Requirement:
Could the records below please be retyped exactly, with their pictures left out?

++++ Data provided

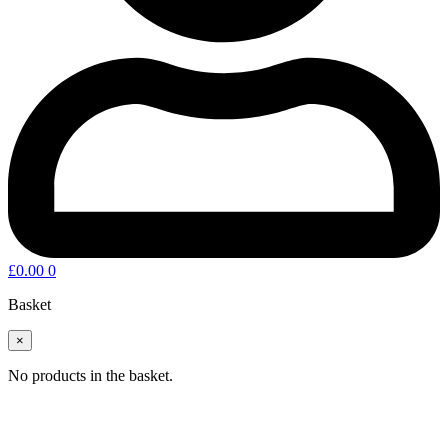
£
0.00
0
Basket
×
No products in the basket.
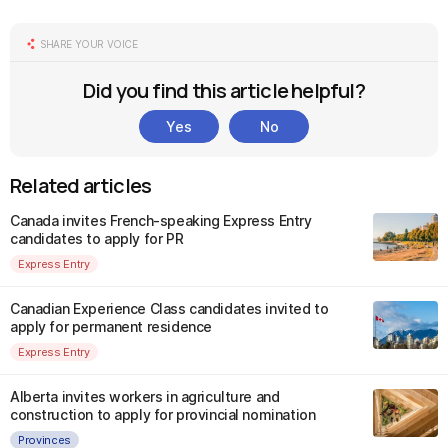
SHARE YOUR VOICE
Did you find this article helpful?
Yes
No
Related articles
Canada invites French-speaking Express Entry
candidates to apply for PR
Express Entry
Canadian Experience Class candidates invited to
apply for permanent residence
Express Entry
Alberta invites workers in agriculture and
construction to apply for provincial nomination
Provinces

++++++++

Solution for this problem:
£
0.00
0
Basket
×
No products in the basket.
SHARE YOUR VOICE
Did you find this article helpful?
Yes
No
Related articles
Canada invites French-speaking Express Entry
candidates to apply for PR
Express Entry
Canadian Experience Class candidates invited to
apply for permanent residence
Express Entry
Alberta invites workers in agriculture and
construction to apply for provincial nomination
Provinces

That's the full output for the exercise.